WHAT YOU WILL DO: Below are the records. Count the lines containing the string "bounding", and reply with the number alone.

Page segmentation data
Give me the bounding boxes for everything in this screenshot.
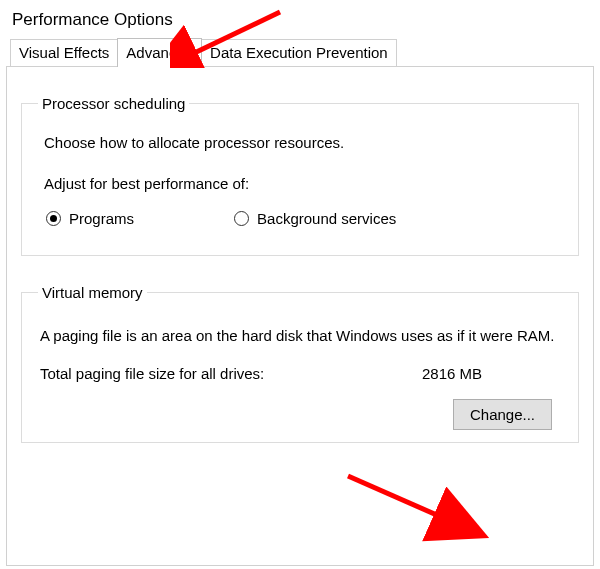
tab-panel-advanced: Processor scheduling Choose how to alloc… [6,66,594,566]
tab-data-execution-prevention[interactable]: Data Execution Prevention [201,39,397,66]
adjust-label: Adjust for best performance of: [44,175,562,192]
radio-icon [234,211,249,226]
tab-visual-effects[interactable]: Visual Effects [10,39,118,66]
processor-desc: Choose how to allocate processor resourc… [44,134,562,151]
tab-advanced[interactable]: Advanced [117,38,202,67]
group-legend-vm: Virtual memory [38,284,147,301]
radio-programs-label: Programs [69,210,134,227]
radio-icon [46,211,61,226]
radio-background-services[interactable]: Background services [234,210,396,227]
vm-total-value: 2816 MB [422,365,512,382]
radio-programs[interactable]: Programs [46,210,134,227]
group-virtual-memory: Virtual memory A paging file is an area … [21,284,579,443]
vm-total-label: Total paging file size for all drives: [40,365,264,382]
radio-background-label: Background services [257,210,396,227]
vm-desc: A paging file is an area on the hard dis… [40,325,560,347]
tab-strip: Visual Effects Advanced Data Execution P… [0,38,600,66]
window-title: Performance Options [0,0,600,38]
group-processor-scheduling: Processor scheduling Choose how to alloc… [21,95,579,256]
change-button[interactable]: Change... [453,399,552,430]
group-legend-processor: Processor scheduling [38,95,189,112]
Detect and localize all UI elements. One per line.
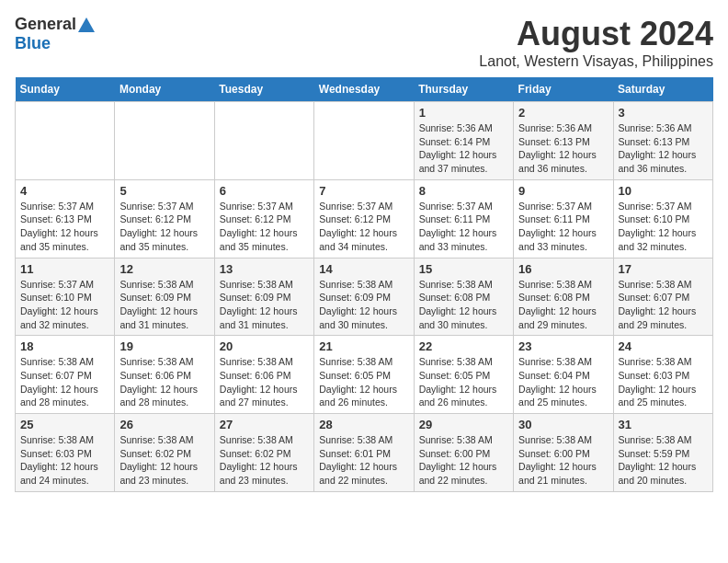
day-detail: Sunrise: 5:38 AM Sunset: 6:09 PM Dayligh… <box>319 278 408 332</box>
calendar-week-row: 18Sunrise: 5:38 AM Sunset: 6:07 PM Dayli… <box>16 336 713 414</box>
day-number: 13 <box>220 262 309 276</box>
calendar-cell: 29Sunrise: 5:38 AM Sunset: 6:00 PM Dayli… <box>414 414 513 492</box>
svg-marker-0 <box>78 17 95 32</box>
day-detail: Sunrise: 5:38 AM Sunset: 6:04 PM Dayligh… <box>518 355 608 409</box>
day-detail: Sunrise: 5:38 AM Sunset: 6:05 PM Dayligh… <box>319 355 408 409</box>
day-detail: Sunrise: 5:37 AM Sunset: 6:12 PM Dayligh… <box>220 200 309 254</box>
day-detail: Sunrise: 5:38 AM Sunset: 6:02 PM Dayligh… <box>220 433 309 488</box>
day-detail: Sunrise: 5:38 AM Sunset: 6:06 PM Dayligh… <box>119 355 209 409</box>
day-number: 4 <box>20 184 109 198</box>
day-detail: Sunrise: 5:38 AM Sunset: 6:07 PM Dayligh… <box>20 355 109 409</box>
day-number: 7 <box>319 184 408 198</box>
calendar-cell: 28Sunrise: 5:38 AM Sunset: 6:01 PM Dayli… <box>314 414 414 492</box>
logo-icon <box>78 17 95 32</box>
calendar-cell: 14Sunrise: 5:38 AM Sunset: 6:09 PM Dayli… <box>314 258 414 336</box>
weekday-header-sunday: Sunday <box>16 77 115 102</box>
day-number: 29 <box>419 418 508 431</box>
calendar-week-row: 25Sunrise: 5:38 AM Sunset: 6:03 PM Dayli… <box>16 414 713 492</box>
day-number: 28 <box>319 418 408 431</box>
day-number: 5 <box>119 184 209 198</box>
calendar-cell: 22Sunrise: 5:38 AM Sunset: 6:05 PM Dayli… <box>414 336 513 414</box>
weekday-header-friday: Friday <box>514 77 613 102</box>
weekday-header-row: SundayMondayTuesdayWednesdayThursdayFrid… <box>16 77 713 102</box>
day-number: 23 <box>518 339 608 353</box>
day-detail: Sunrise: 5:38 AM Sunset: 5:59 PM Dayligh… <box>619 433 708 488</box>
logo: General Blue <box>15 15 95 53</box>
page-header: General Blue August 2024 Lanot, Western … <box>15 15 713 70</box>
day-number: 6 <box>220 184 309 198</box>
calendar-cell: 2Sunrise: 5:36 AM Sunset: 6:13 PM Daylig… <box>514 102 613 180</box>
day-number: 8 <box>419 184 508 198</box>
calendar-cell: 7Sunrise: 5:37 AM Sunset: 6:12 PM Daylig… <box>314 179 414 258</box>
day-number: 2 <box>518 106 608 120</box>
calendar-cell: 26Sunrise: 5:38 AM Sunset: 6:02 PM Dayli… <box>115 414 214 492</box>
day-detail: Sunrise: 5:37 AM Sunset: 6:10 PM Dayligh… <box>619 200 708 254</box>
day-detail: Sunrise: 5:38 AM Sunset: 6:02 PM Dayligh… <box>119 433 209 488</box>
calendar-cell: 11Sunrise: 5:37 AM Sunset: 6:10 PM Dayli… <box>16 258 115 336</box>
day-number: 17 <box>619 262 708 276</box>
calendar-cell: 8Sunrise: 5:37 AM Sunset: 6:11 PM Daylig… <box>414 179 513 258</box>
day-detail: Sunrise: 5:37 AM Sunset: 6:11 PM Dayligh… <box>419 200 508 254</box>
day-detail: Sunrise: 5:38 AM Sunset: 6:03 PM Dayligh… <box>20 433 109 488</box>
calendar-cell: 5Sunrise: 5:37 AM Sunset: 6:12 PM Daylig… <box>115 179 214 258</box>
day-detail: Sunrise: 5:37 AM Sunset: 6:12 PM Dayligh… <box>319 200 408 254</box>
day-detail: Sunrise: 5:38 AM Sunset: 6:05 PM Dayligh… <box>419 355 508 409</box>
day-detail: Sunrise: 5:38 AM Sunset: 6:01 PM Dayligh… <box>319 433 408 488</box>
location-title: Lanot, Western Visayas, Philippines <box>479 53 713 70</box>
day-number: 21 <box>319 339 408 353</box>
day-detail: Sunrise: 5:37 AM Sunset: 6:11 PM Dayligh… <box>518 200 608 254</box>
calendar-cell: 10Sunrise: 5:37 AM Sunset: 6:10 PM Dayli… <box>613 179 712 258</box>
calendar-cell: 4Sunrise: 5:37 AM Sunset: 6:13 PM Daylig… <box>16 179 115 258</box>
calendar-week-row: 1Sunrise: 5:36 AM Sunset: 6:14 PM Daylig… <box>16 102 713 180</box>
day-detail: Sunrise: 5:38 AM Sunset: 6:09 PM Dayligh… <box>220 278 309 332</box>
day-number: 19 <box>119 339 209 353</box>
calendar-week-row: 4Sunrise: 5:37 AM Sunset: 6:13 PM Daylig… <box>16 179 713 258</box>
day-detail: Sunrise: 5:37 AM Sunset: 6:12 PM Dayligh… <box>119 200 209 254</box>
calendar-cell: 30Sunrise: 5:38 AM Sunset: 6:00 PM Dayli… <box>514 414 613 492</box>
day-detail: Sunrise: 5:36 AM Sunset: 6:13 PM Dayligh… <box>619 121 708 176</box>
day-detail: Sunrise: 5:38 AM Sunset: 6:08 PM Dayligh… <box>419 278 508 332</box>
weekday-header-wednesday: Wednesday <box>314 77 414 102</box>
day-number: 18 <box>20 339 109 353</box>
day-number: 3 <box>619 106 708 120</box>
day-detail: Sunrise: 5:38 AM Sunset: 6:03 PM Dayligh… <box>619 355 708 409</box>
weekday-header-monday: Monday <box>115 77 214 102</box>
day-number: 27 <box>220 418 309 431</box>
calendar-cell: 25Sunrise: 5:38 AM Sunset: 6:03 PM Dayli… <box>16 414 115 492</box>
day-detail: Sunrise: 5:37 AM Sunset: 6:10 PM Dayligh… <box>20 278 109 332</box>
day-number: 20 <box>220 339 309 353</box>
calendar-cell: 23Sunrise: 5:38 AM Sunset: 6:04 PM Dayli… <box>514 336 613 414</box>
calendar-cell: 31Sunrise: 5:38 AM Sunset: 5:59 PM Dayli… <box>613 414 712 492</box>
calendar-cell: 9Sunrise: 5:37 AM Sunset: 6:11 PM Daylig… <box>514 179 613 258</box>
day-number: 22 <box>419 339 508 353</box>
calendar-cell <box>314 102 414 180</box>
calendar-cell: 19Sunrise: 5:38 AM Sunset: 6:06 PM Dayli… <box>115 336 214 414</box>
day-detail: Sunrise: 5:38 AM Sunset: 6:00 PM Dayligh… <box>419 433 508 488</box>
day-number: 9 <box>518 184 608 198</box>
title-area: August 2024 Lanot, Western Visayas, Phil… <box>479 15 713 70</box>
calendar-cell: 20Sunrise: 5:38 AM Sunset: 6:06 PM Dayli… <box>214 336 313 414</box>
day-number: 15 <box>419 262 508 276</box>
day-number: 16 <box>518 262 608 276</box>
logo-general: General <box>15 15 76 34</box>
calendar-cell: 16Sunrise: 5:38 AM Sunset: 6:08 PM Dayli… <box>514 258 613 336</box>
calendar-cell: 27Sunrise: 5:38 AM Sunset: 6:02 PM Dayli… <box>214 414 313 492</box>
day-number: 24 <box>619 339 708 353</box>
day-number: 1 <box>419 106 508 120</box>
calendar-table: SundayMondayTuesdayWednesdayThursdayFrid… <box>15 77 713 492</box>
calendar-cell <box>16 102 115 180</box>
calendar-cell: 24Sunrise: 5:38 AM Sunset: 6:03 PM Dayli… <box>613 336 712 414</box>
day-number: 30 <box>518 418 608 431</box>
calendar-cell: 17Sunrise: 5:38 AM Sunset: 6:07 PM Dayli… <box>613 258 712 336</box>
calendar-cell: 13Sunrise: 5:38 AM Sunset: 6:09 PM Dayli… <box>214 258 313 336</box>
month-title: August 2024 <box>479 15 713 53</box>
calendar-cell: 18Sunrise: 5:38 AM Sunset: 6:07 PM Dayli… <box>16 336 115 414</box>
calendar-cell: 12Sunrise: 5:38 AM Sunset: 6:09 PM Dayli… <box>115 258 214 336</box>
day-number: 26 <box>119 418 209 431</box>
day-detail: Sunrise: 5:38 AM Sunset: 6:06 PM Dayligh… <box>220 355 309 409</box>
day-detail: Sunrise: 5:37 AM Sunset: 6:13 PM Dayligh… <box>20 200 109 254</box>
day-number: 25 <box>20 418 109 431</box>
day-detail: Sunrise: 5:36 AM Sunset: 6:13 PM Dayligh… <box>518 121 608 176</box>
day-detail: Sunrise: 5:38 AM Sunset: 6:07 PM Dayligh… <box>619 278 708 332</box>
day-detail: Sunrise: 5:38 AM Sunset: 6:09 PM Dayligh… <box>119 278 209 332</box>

---

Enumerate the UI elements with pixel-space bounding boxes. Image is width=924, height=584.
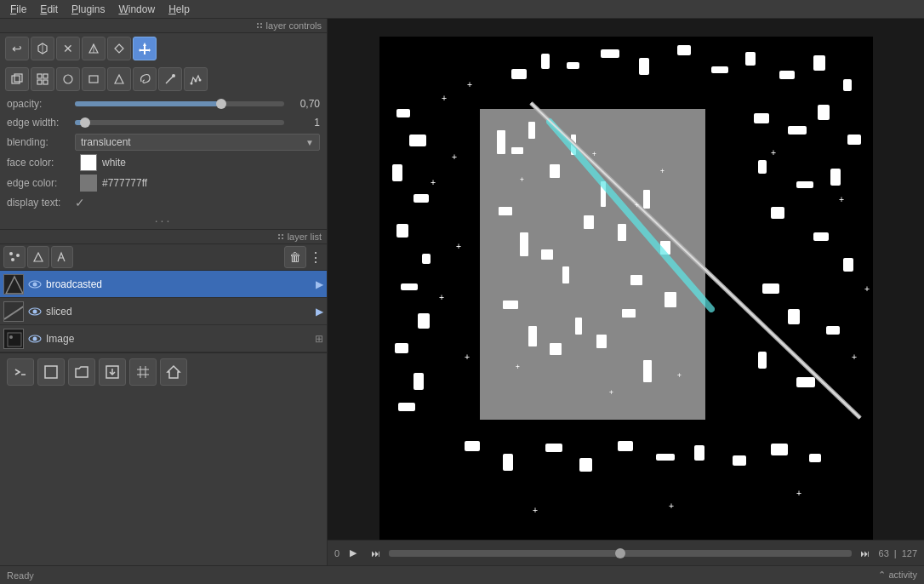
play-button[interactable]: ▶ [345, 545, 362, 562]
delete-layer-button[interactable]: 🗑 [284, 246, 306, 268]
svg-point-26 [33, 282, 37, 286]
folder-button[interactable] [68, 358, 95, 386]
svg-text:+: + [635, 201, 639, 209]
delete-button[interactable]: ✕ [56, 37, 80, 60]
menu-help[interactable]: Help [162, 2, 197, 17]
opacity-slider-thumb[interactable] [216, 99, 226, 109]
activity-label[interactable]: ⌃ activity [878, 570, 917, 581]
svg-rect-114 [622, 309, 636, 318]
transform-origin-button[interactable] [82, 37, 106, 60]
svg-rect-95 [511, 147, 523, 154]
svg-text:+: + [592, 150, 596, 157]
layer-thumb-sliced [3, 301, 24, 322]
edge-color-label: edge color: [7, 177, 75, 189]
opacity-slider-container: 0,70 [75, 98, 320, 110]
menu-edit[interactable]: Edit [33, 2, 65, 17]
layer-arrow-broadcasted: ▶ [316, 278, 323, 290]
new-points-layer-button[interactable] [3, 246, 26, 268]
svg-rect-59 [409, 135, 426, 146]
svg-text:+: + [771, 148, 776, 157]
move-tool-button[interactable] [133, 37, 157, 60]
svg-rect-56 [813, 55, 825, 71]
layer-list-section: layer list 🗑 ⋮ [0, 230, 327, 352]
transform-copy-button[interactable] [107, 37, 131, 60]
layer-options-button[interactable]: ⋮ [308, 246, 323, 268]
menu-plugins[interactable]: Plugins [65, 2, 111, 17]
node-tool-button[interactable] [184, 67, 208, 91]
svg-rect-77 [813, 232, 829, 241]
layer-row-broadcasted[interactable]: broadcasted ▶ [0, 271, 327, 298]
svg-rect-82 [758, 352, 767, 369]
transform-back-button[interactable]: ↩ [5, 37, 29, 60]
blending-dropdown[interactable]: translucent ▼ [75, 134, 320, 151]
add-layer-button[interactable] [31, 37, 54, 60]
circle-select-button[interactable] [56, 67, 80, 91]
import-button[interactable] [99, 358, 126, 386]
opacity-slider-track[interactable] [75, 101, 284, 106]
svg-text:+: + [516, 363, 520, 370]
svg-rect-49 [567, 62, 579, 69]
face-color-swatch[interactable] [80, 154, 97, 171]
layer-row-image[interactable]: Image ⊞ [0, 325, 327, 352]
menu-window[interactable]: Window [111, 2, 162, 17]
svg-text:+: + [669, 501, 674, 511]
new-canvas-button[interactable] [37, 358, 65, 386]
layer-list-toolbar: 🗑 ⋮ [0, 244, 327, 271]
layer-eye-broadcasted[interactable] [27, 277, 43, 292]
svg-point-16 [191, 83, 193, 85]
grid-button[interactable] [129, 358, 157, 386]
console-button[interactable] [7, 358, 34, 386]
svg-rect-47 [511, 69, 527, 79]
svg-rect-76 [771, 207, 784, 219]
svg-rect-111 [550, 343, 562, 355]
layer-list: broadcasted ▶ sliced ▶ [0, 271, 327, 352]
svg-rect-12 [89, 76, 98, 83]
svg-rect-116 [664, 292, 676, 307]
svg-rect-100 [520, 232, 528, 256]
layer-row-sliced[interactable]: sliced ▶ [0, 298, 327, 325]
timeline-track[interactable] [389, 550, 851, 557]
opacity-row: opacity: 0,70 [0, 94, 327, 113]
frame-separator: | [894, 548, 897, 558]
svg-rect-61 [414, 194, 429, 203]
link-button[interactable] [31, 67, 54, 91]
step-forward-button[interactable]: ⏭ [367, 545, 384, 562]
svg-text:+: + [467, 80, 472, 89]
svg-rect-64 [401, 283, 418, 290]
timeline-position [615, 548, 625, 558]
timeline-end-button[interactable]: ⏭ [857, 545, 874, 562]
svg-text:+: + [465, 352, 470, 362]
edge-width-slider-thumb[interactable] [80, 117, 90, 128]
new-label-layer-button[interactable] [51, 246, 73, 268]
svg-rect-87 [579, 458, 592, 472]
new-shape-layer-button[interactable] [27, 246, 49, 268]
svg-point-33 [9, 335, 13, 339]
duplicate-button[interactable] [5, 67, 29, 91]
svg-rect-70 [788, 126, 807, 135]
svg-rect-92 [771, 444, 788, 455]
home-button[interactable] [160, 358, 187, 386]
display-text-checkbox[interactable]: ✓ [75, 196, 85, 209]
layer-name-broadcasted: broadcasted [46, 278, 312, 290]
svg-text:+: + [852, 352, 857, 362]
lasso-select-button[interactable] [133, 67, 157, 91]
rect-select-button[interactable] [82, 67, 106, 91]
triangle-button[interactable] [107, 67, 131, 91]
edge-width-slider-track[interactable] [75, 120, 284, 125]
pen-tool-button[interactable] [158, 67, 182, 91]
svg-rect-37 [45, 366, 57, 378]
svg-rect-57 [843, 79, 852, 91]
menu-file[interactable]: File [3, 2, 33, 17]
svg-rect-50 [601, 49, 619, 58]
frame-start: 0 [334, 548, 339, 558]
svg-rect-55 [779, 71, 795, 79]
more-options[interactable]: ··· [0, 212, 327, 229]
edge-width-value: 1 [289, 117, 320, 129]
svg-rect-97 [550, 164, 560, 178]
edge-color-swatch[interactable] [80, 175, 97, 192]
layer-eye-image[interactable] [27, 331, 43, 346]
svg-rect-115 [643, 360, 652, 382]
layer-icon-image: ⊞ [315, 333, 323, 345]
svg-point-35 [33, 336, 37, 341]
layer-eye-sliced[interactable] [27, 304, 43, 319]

...

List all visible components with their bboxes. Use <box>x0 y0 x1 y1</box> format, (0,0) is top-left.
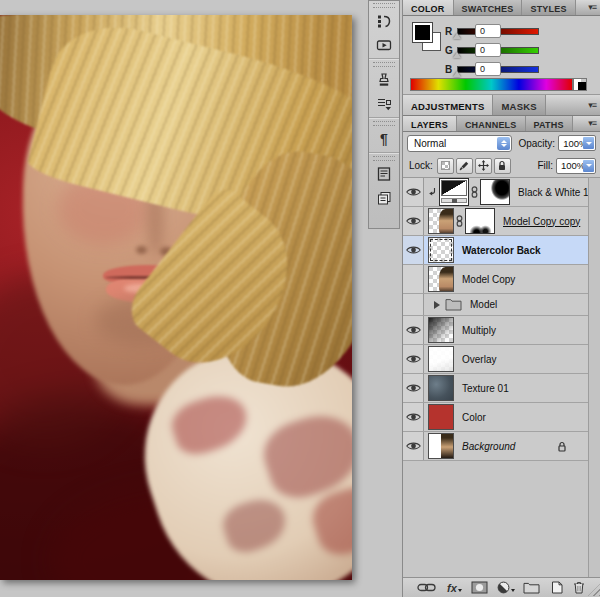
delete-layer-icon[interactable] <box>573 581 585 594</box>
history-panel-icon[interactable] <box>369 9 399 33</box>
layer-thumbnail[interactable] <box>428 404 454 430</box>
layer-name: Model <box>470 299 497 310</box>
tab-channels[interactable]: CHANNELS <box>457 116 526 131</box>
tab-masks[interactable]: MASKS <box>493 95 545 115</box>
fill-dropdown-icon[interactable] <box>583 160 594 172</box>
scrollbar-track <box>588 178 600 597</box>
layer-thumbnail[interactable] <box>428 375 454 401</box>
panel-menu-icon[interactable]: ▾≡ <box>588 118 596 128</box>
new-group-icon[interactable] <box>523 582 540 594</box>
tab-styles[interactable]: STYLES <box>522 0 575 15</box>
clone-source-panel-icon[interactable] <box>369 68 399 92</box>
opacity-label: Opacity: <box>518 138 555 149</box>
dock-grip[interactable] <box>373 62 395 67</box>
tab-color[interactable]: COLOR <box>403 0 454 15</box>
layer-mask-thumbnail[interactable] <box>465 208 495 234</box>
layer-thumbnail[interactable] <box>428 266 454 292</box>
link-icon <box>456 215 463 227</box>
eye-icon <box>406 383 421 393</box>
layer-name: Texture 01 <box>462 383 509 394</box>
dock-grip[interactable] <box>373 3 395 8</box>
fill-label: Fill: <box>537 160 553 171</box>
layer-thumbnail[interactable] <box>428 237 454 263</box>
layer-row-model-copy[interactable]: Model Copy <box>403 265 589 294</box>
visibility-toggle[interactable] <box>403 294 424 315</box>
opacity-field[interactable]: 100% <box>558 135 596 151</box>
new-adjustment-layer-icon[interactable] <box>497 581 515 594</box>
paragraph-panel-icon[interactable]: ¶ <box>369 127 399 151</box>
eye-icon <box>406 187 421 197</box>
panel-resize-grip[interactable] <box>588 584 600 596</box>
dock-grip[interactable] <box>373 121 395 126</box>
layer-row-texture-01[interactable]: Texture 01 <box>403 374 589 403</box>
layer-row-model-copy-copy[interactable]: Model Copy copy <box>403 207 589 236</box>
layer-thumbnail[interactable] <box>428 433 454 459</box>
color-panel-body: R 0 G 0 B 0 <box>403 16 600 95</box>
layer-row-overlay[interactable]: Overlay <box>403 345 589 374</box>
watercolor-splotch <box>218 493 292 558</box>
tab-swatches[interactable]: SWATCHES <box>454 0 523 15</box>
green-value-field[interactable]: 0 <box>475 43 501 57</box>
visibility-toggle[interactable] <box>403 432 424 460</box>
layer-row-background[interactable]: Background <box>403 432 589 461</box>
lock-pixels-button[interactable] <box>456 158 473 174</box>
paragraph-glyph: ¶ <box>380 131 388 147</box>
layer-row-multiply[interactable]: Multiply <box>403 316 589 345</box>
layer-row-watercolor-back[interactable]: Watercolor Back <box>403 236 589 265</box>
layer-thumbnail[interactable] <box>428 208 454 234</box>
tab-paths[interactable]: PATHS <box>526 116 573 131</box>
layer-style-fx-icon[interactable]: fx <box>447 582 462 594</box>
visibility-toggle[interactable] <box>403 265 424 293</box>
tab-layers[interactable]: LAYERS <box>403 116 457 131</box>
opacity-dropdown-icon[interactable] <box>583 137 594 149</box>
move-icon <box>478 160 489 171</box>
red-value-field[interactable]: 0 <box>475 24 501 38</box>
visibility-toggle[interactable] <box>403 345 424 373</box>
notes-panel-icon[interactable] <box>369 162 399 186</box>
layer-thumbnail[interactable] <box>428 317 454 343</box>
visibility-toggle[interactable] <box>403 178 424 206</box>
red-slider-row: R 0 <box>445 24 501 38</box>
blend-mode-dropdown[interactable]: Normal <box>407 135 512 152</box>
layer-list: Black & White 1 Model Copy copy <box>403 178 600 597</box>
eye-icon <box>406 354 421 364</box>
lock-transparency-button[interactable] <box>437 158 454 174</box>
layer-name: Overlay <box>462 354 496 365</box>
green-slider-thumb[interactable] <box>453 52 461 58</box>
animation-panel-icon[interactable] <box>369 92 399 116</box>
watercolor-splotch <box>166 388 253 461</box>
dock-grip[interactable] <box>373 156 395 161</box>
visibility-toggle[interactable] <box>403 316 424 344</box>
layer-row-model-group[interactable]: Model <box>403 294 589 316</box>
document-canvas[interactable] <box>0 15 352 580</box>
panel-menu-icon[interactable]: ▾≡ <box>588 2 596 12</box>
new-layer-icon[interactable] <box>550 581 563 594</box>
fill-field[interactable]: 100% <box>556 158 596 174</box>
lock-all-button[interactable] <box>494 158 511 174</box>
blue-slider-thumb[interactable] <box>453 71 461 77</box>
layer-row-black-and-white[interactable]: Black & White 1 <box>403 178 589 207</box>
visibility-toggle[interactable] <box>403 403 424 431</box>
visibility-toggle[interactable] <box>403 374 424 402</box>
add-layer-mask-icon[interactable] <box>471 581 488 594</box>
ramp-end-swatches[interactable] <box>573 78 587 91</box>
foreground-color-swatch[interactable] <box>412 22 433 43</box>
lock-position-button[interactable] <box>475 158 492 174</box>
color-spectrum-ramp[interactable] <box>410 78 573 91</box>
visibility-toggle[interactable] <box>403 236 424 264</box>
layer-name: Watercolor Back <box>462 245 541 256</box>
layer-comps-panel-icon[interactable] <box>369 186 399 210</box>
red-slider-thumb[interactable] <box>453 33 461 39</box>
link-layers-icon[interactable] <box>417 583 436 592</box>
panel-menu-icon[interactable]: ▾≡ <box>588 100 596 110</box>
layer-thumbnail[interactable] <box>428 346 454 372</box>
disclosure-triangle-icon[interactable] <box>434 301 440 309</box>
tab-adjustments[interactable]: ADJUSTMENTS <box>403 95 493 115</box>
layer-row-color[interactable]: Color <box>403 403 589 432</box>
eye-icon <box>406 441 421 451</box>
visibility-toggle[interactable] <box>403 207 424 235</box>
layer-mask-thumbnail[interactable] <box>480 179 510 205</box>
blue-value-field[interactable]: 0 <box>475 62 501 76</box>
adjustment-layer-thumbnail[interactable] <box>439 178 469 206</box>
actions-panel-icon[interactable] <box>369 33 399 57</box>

TASK RESULT: 2